A Finra arbitration panel awarded 22 investors a $3 million arbitration award on Thursday against New York-based Spire Securities, its chief compliance officer and its CEO for failing to supervise a broker who orchestrated a Ponzi scheme.

Spire CEO David Blisk, however, criticized the award, asserting that the scheme was created by broker Patrick Churchville "two years after [the broker] left the firm.”

“We’re outraged by the result,” Blisk said. “We’re considering all our options and may file a motion to vacate the award. This broker is already in jail for this Ponzi scheme he created two years after he left Spire. We were never charged or even interviewed in the case the SEC brought against him.”

Meanwhile, Adam Gana, the securities attorney who represented the investors, said the victory “drives to the heart of firms’ responsibility to supervise its broker’s outside advice activities.”

“Blisk has no grounds to overturn this award. He should pay it. The broker was at Spire. They were responsible for supervising him and they failed to do so and an arbitration panel found they failed to do so,” said Gana, a managing partner for Gana Weinstein in New York.

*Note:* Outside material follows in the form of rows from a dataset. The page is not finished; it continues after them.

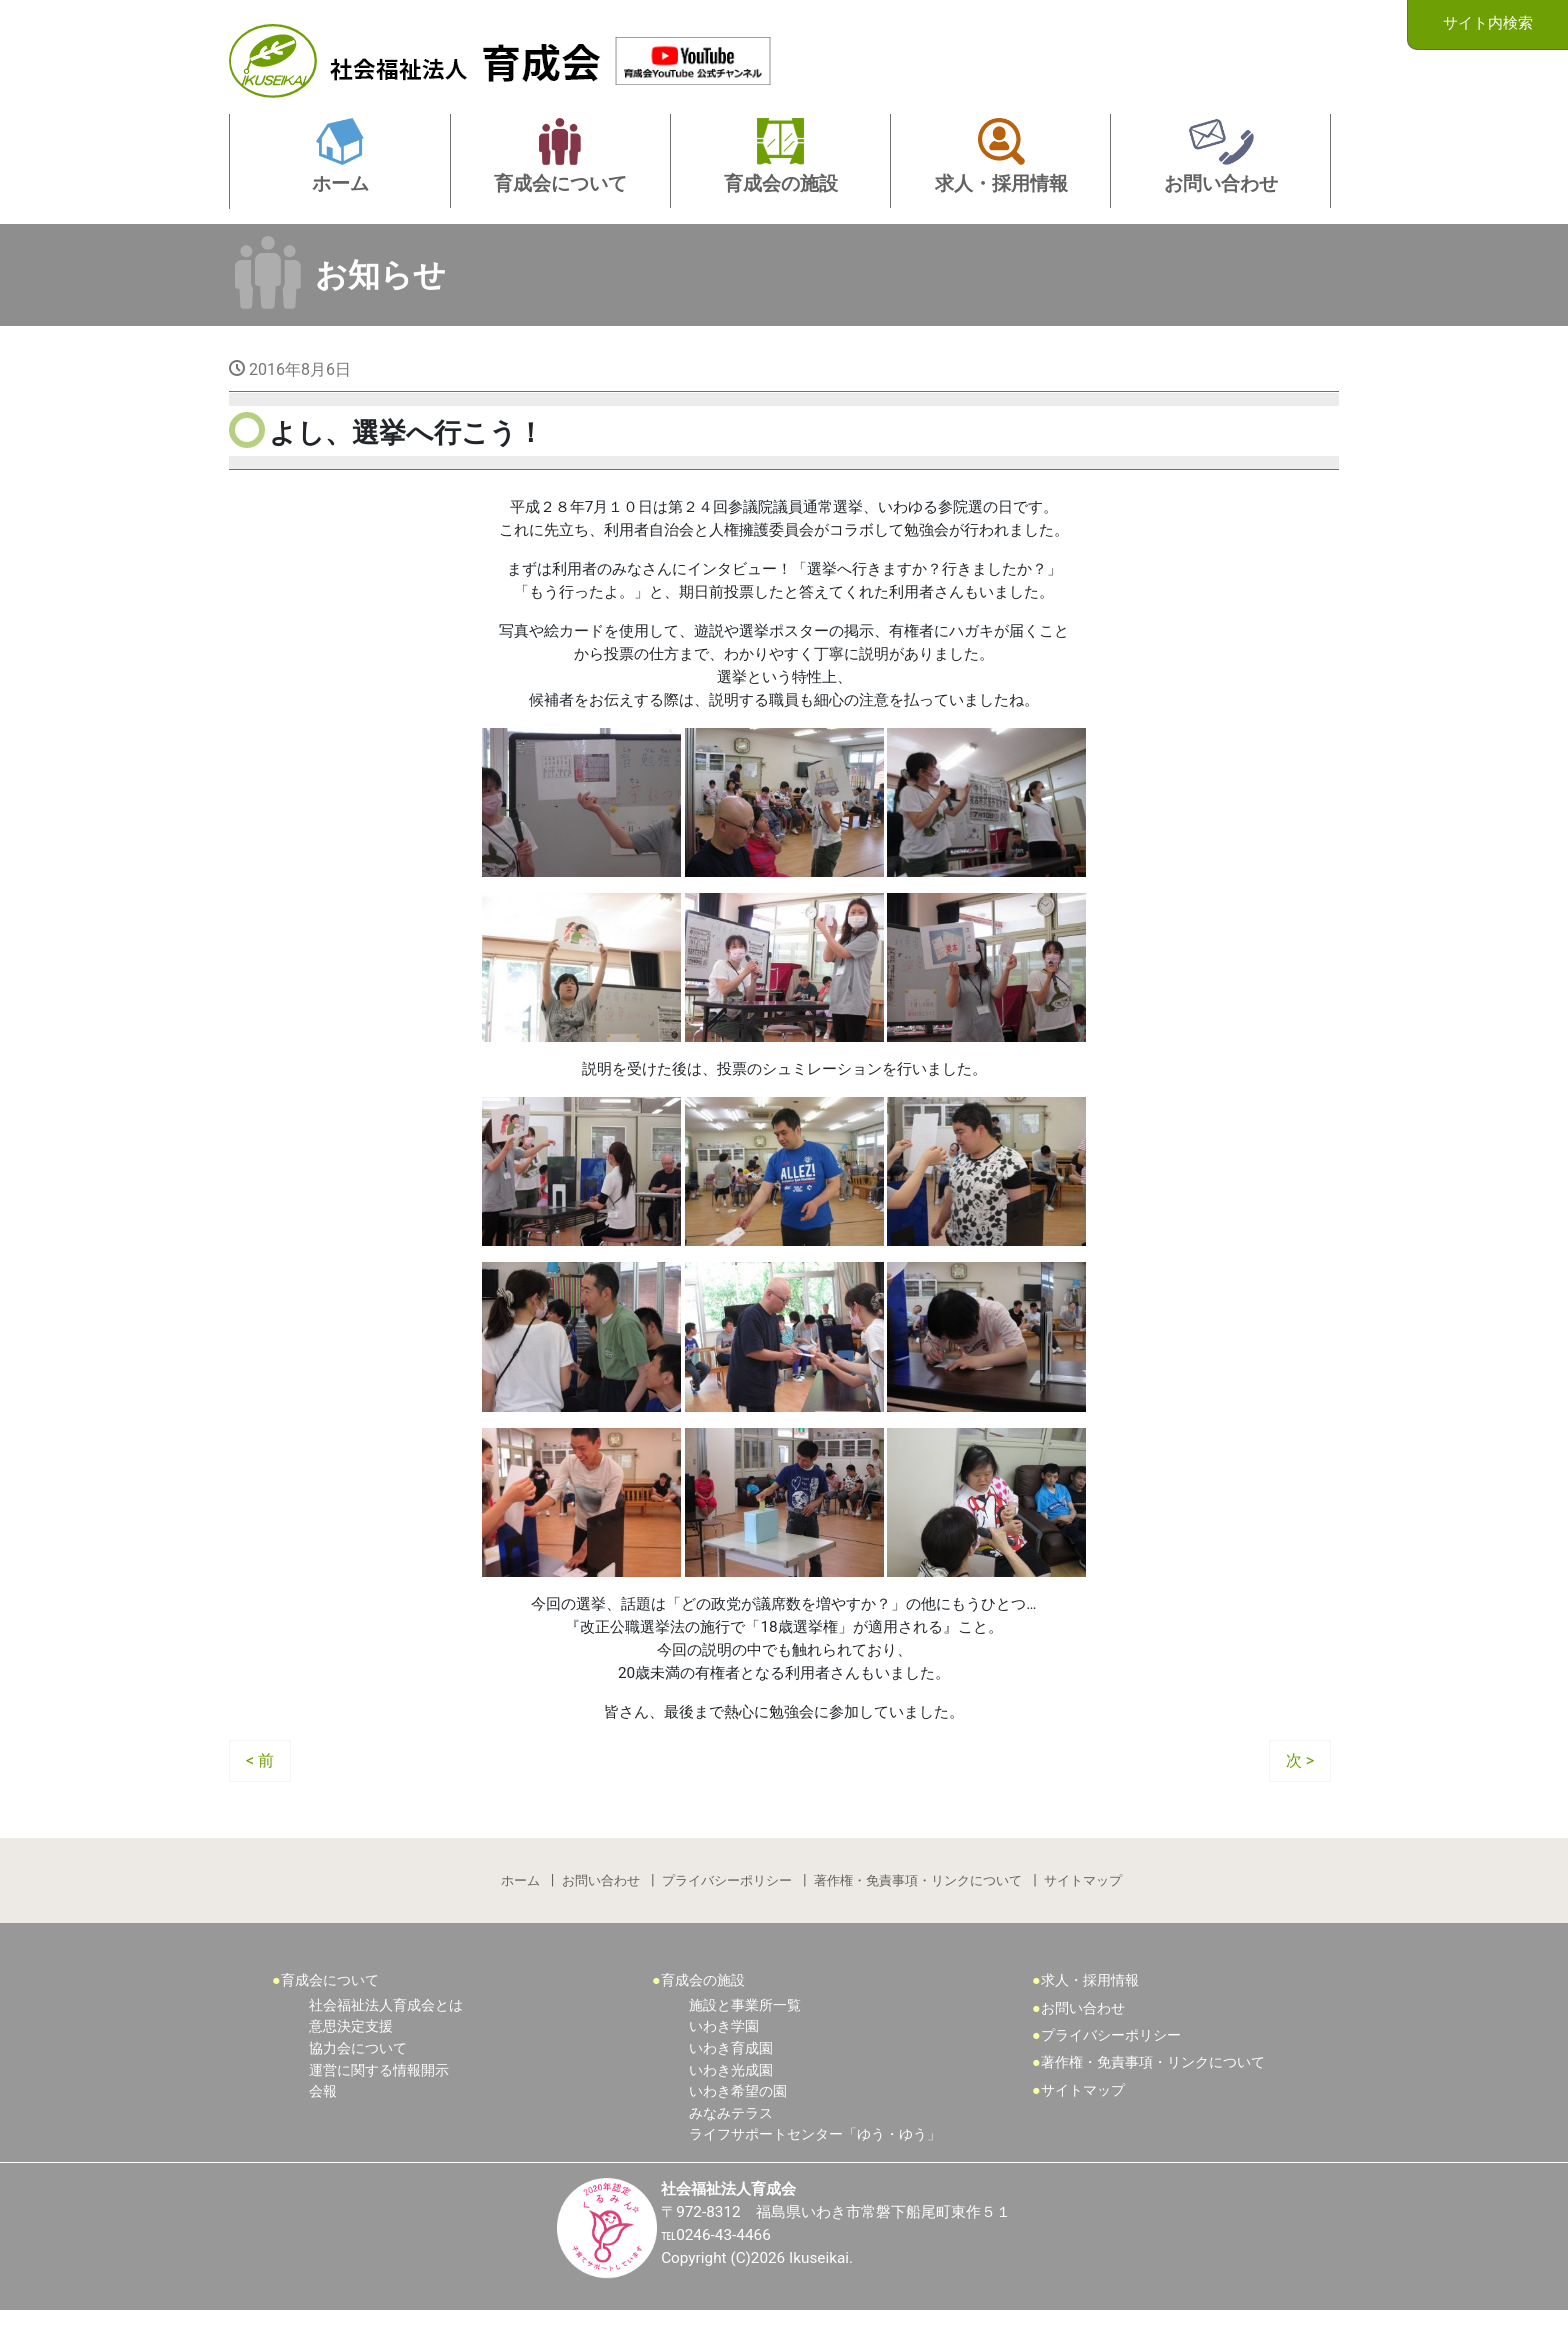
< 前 (260, 1781)
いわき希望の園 (738, 2117)
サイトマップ (1085, 1903)
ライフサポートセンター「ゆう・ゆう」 (815, 2160)
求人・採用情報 (1090, 2006)
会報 (323, 2117)
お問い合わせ (600, 1903)
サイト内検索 (1488, 23)
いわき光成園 (731, 2096)
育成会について (330, 2006)
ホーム (518, 1903)
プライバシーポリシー (727, 1903)
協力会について (358, 2074)
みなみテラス (731, 2139)
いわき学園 (724, 2052)
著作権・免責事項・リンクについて (919, 1903)
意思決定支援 (351, 2052)
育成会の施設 (703, 2006)
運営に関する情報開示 (379, 2096)
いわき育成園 (731, 2074)
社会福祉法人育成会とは (386, 2031)
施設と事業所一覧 (745, 2031)
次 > (1300, 1781)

“If they fail to pay the award we’re going to go after them for the full award to the full extent the law allows,” Gana said.

Churchville worked at Spire in Providence, R.I., from August 2009 to February 2011, according to his Finra record.

He launched his Ponzi scheme, which he operated through the advisory firm he founded, ClearPath Wealth Management, in December, 2010, according to a Securities and Exchange Commission complaint against the broker.

Spire was not named in the complaint the SEC filed against Churchville, his firm ClearPath and his multi-strategy funds in 2015.

Churchville was found guilty two years later and was sentenced to seven years in prison for operating a fraudulent scheme that defrauded investors out of at least $21 million.